Your task
Your task is to restate word for word the lines in the material below, from the one with "9.15 miles from Bowie State University" up to and including the one with "high Citation Flow". Do not carry over the pictures.
********
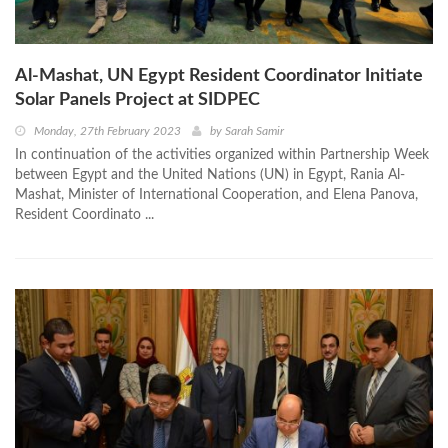
Al-Mashat, UN Egypt Resident Coordinator Initiate
Solar Panels Project at SIDPEC
Monday, 27th February 2023
by
Sarah Samir
In continuation of the activities organized within Partnership Week
between Egypt and the United Nations (UN) in Egypt, Rania Al-
Mashat, Minister of International Cooperation, and Elena Panova,
Resident Coordinato ...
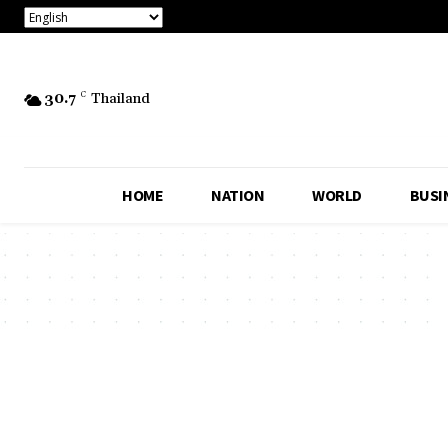
30.7
C
Thailand
HOME
NATION
WORLD
BUSI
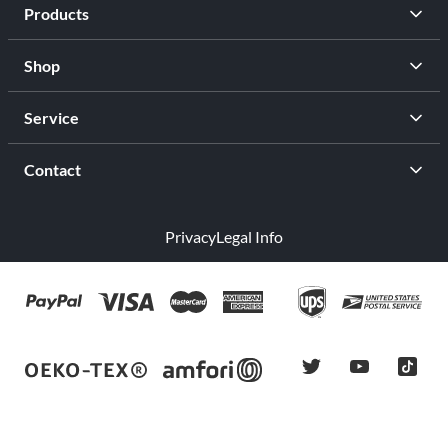
Products
Shop
Service
Contact
Privacy
Legal Info
twitter
youtube
tiktok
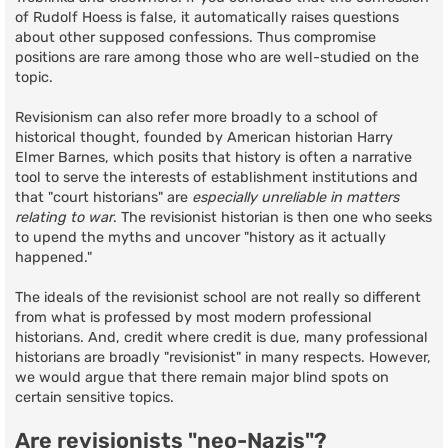
of Rudolf Hoess is false, it automatically raises questions
about other supposed confessions. Thus compromise
positions are rare among those who are well-studied on the
topic.
Revisionism can also refer more broadly to a school of
historical thought, founded by American historian Harry
Elmer Barnes, which posits that history is often a narrative
tool to serve the interests of establishment institutions and
that "court historians" are
especially unreliable in matters
relating to war
. The revisionist historian is then one who seeks
to upend the myths and uncover "history as it actually
happened."
The ideals of the revisionist school are not really so different
from what is professed by most modern professional
historians. And, credit where credit is due, many professional
historians are broadly "revisionist" in many respects. However,
we would argue that there remain major blind spots on
certain sensitive topics.
Are revisionists "neo-Nazis"?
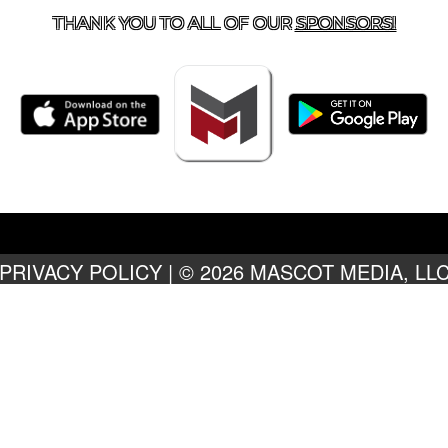
THANK YOU TO ALL OF OUR
SPONSORS!
PRIVACY POLICY
|
© 2026 MASCOT MEDIA, LL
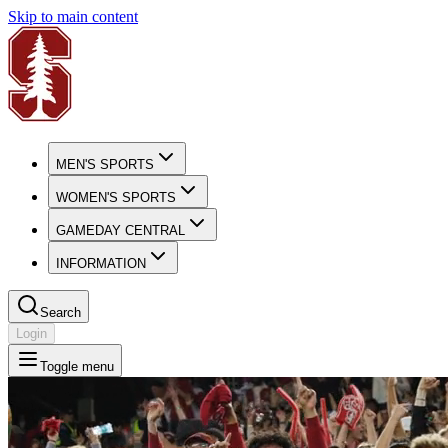
Skip to main content
MEN'S SPORTS
WOMEN'S SPORTS
GAMEDAY CENTRAL
INFORMATION
Search
Login
Toggle menu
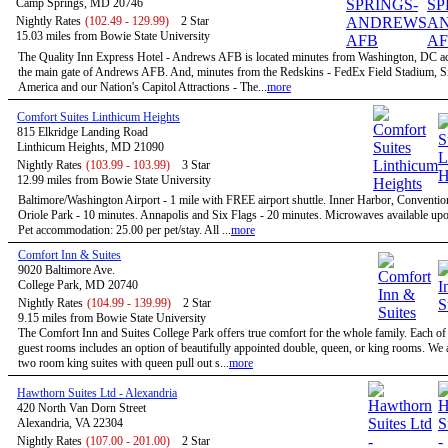
Camp Springs, MD 20746
Nightly Rates
(102.49 - 129.99)
2 Star
15.03 miles from Bowie State University
The Quality Inn Express Hotel - Andrews AFB is located minutes from Washington, DC a
the main gate of Andrews AFB. And, minutes from the Redskins - FedEx Field Stadium, S
America and our Nation's Capitol Attractions - The...
more
Comfort Suites Linthicum Heights
815 Elkridge Landing Road
Linthicum Heights, MD 21090
Nightly Rates
(103.99 - 103.99)
3 Star
12.99 miles from Bowie State University
Baltimore/Washington Airport - 1 mile with FREE airport shuttle. Inner Harbor, Conventio
Oriole Park - 10 minutes. Annapolis and Six Flags - 20 minutes. Microwaves available upo
Pet accommodation: 25.00 per pet/stay. All ...
more
Comfort Inn & Suites
9020 Baltimore Ave.
College Park, MD 20740
Nightly Rates
(104.99 - 139.99)
2 Star
9.15 miles from Bowie State University
The Comfort Inn and Suites College Park offers true comfort for the whole family. Each of
guest rooms includes an option of beautifully appointed double, queen, or king rooms. We a
two room king suites with queen pull out s...
more
Hawthorn Suites Ltd - Alexandria
420 North Van Dorn Street
Alexandria, VA 22304
Nightly Rates
(107.00 - 201.00)
2 Star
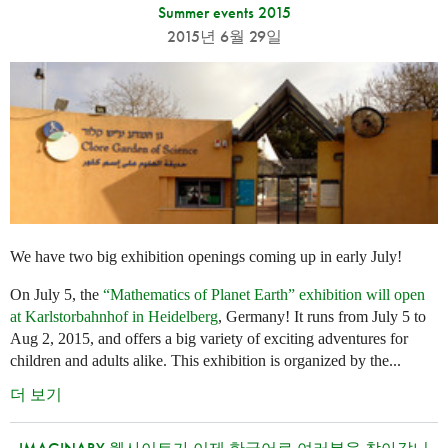
Summer events 2015
2015년 6월 29일
We have two big exhibition openings coming up in early July!
On July 5, the
“Mathematics of Planet Earth” exhibition will open
at Karlstorbahnhof in Heidelberg
, Germany! It runs from July 5 to
Aug 2, 2015, and offers a big variety of exciting adventures for
children and adults alike. This exhibition is organized by the...
더 보기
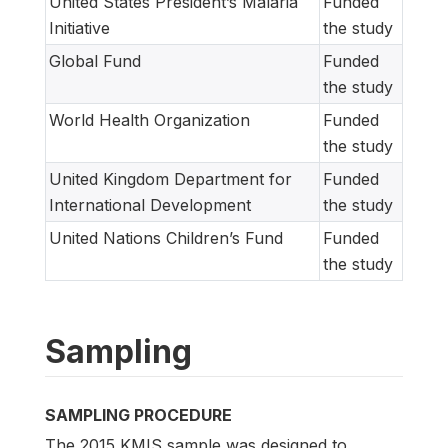
United States President’s Malaria
Funded
Initiative
the study
Global Fund
Funded
the study
World Health Organization
Funded
the study
United Kingdom Department for
Funded
International Development
the study
United Nations Children’s Fund
Funded
the study
Sampling
SAMPLING PROCEDURE
The 2015 KMIS sample was designed to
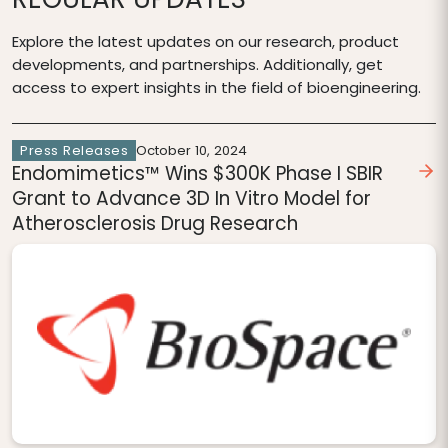
Explore the latest updates on our research, product
developments, and partnerships. Additionally, get
access to expert insights in the field of bioengineering.
Press Releases
October 10, 2024
Endomimetics™ Wins $300K Phase I SBIR
Grant to Advance 3D In Vitro Model for
Atherosclerosis Drug Research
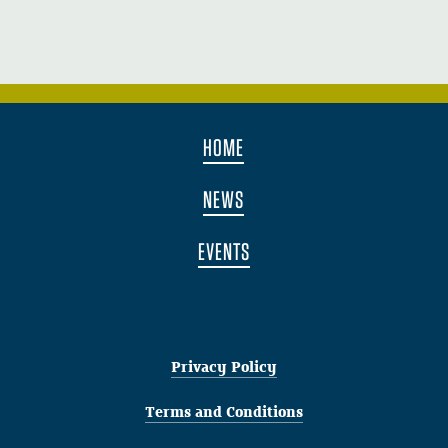
HOME
NEWS
EVENTS
Privacy Policy
Terms and Conditions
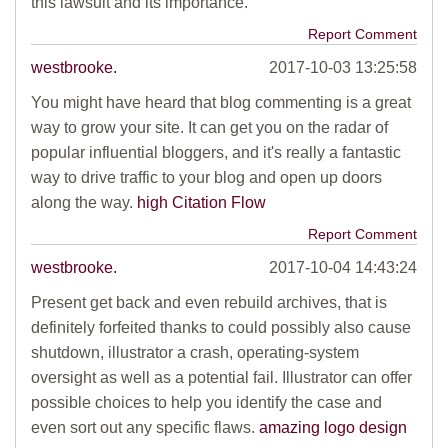
this lawsuit and its importance.
Report Comment
westbrooke.
2017-10-03 13:25:58
You might have heard that blog commenting is a great
way to grow your site. It can get you on the radar of
popular influential bloggers, and it's really a fantastic
way to drive traffic to your blog and open up doors
along the way.
high Citation Flow
Report Comment
westbrooke.
2017-10-04 14:43:24
Present get back and even rebuild archives, that is
definitely forfeited thanks to could possibly also cause
shutdown, illustrator a crash, operating-system
oversight as well as a potential fail. Illustrator can offer
possible choices to help you identify the case and
even sort out any specific flaws.
amazing logo design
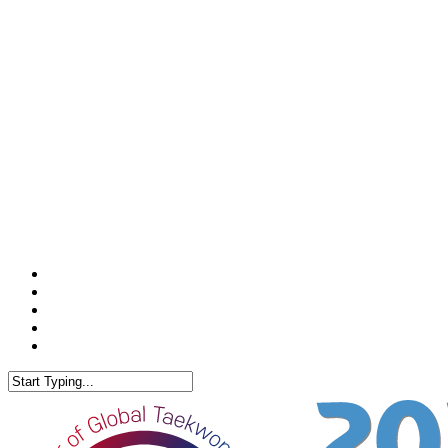
facebook
youtube
instagram
phone
email
Close
Search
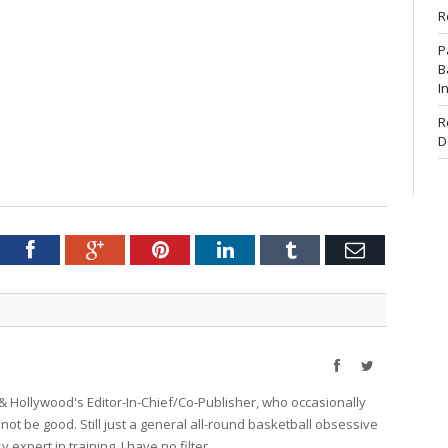
R
P
B
I
R
D
tter
Facebook
Google+
Pinterest
LinkedIn
Tumblr
Email
Facebook
Twitter
 Hollywood's Editor-In-Chief/Co-Publisher, who occasionally
not be good. Still just a general all-round basketball obsessive
expert in training. I have no filter.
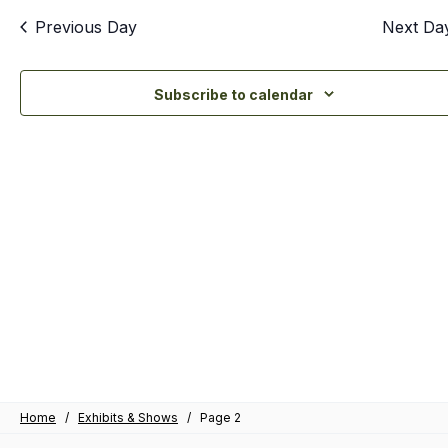
an
Previous Day
Next Da
Vi
Nav
Subscribe to calendar
Home
/
Exhibits & Shows
/
Page 2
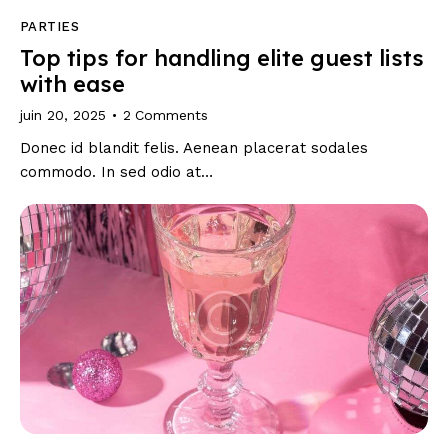
PARTIES
Top tips for handling elite guest lists
with ease
juin 20, 2025
2
Comments
Donec id blandit felis. Aenean placerat sodales
commodo. In sed odio at…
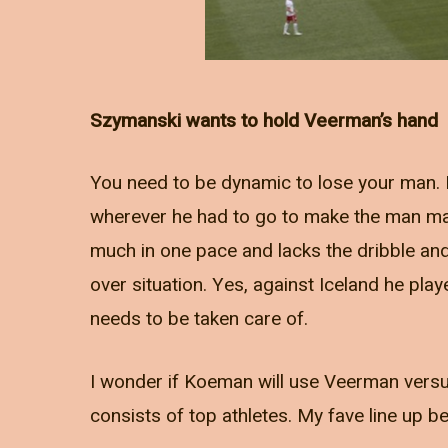
Szymanski wants to hold Veerman’s hand
You need to be dynamic to lose your man. F
wherever he had to go to make the man mar
much in one pace and lacks the dribble a
over situation. Yes, against Iceland he pl
needs to be taken care of.
I wonder if Koeman will use Veerman versus
consists of top athletes. My fave line up b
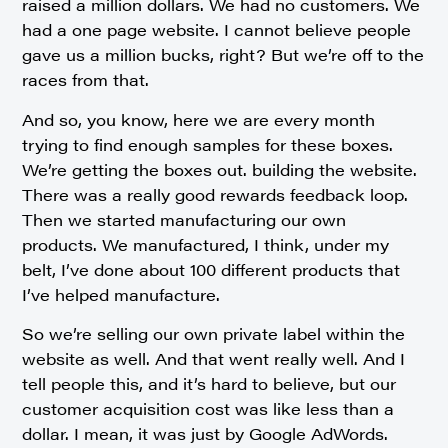
raised a million dollars. We had no customers. We
had a one page website. I cannot believe people
gave us a million bucks, right? But we’re off to the
races from that.
And so, you know, here we are every month
trying to find enough samples for these boxes.
We’re getting the boxes out. building the website.
There was a really good rewards feedback loop.
Then we started manufacturing our own
products. We manufactured, I think, under my
belt, I’ve done about 100 different products that
I’ve helped manufacture.
So we’re selling our own private label within the
website as well. And that went really well. And I
tell people this, and it’s hard to believe, but our
customer acquisition cost was like less than a
dollar. I mean, it was just by Google AdWords.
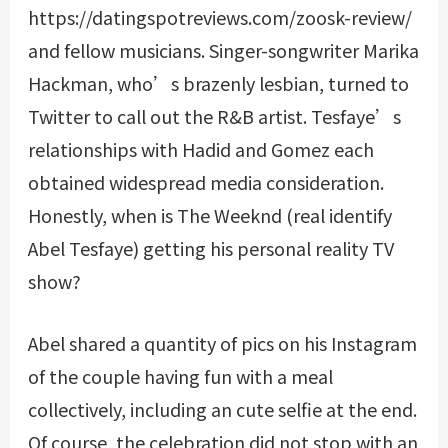
https://datingspotreviews.com/zoosk-review/
and fellow musicians. Singer-songwriter Marika
Hackman, who’s brazenly lesbian, turned to
Twitter to call out the R&B artist. Tesfaye’s
relationships with Hadid and Gomez each
obtained widespread media consideration.
Honestly, when is The Weeknd (real identify
Abel Tesfaye) getting his personal reality TV
show?
Abel shared a quantity of pics on his Instagram
of the couple having fun with a meal
collectively, including an cute selfie at the end.
Of course, the celebration did not stop with an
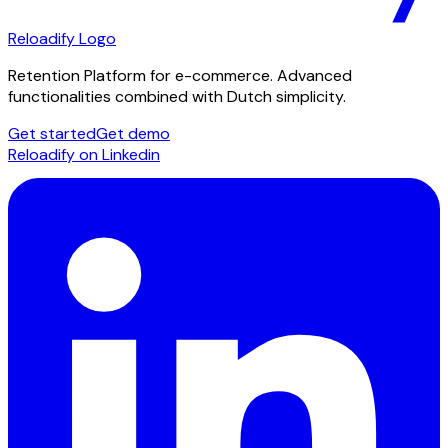
Reloadify Logo
Retention Platform for e-commerce. Advanced
functionalities combined with Dutch simplicity.
Get started
Get demo
Reloadify on Linkedin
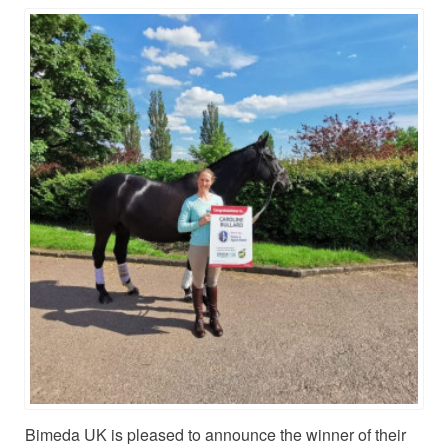
Bimeda UK is pleased to announce the winner of their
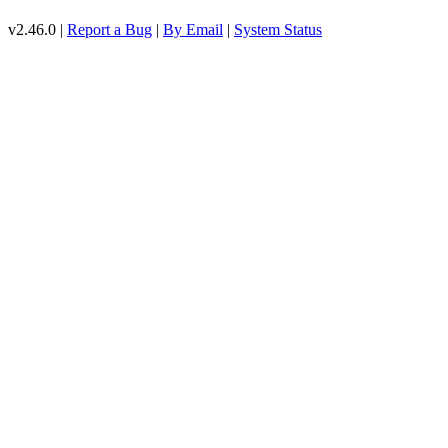
v2.46.0 |
Report a Bug
|
By Email
|
System Status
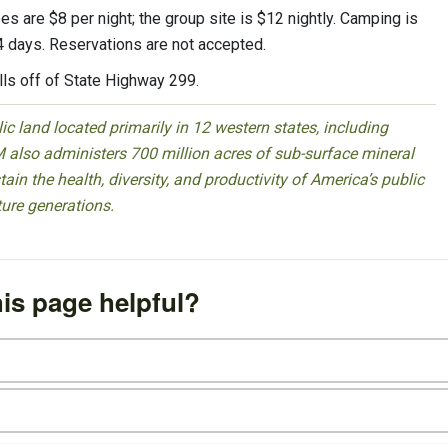
es are $8 per night; the group site is $12 nightly. Camping is
 14 days. Reservations are not accepted.
lls off of State Highway 299.
 land located primarily in 12 western states, including
 also administers 700 million acres of sub-surface mineral
ain the health, diversity, and productivity of America’s public
ture generations.
is page helpful?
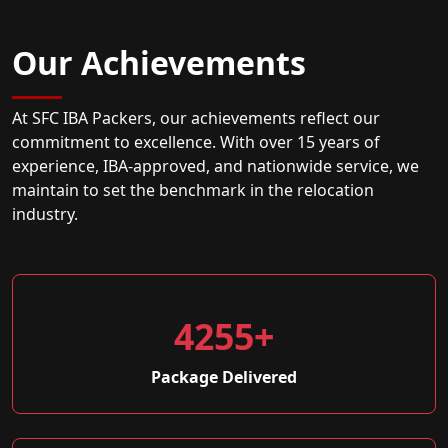
Our Achievements
At SFC IBA Packers, our achievements reflect our
commitment to excellence. With over 15 years of
experience, IBA-approved, and nationwide service, we
maintain to set the benchmark in the relocation
industry.
4255+
Package Delivered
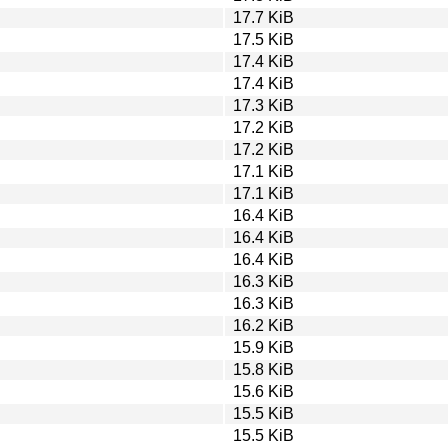
17.7 KiB
17.5 KiB
17.4 KiB
17.4 KiB
17.3 KiB
17.2 KiB
17.2 KiB
17.1 KiB
17.1 KiB
16.4 KiB
16.4 KiB
16.4 KiB
16.3 KiB
16.3 KiB
16.2 KiB
15.9 KiB
15.8 KiB
15.6 KiB
15.5 KiB
15.5 KiB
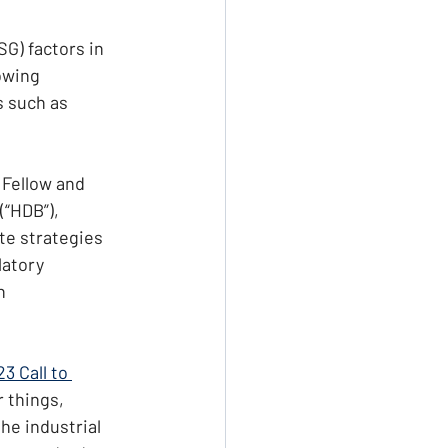
G) factors in 
owing 
s such as 
 Fellow and 
“HDB”), 
te strategies 
latory 
n 
3 Call to 
 things, 
he industrial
********
Answer area
9.15 miles from Bowie State University
The Comfort Inn and Suites College Park offers true comfort for the whole family. Each of
guest rooms includes an option of beautifully appointed double, queen, or king rooms. We a
two room king suites with queen pull out s...
more
Hawthorn Suites Ltd - Alexandria
420 North Van Dorn Street
Alexandria, VA 22304
Nightly Rates
(107.00 - 201.00)
2 Star
Summer events 2015
2015년 6월 29일
We have two big exhibition openings coming up in early July!
On July 5, the
“Mathematics of Planet Earth” exhibition will open
at Karlstorbahnhof in Heidelberg
, Germany! It runs from July 5 to
Aug 2, 2015, and offers a big variety of exciting adventures for
children and adults alike. This exhibition is organized by the...
더 보기
United States President’s Malaria
Funded
Initiative
the study
Global Fund
Funded
the study
World Health Organization
Funded
the study
United Kingdom Department for
Funded
International Development
the study
United Nations Children’s Fund
Funded
the study
Sampling
SAMPLING PROCEDURE
The 2015 KMIS sample was designed to
Explore the latest updates on our research, product
developments, and partnerships. Additionally, get
access to expert insights in the field of bioengineering.
Press Releases
October 10, 2024
Endomimetics™ Wins $300K Phase I SBIR
Grant to Advance 3D In Vitro Model for
Atherosclerosis Drug Research
HOME
NEWS
EVENTS
Privacy Policy
Terms and Conditions
this lawsuit and its importance.
Report Comment
westbrooke.
2017-10-03 13:25:58
You might have heard that blog commenting is a great
way to grow your site. It can get you on the radar of
popular influential bloggers, and it's really a fantastic
way to drive traffic to your blog and open up doors
along the way.
high Citation Flow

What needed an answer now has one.